Why do we all need to prevent illegal working? The ability to work illegally is a key driver of illegal migration. It leaves people vulnerable to exploitation and results in unscrupulous employers undercutting compliant businesses. It can also negatively impact on the wages of lawful workers and is linked to other labour market abuse such as tax evasion, breach of the national minimum wage and exploitative working conditions, including modern slavery in the most serious cases.
All employers in the UK have a responsibility to prevent illegal working. You do this by conducting simple right to work checks before you employ someone, to make sure the individual is not disqualified from carrying out the work in question by reason of their immigration status.

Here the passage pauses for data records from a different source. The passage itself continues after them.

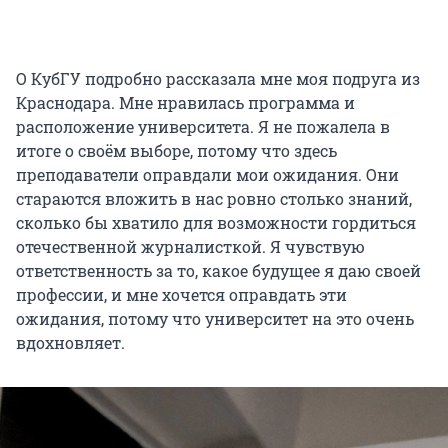
О КубГУ подробно рассказала мне моя подруга из
Краснодара. Мне нравилась программа и
расположение университета. Я не пожалела в
итоге о своём выборе, потому что здесь
преподаватели оправдали мои ожидания. Они
стараются вложить в нас ровно столько знаний,
сколько бы хватило для возможности гордиться
отечественной журналисткой. Я чувствую
ответственность за то, какое будущее я даю своей
профессии, и мне хочется оправдать эти
ожидания, потому что университет на это очень
вдохновляет.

You may be liable to pay a civil penalty of up to £20,000 for each illegal worker you employ.
The UK government publishes guidance on how and when to conduct a right to work check. If you conduct the checks as set out in guidance and the code of practice, you will have a statutory excuse against liability for a civil penalty in the event you are found to have employed someone, who is prevented from carrying out the work in question, by reason of their immigration status. This means that if we find that you have employed someone who does not have the right to do the work in question, but you have correctly conducted right to work checks as required, you will not receive a civil penalty for that illegal worker.
In addition to the codes of practice, there are a range of tools available on GOV.UK to support you in conducting right to work checks.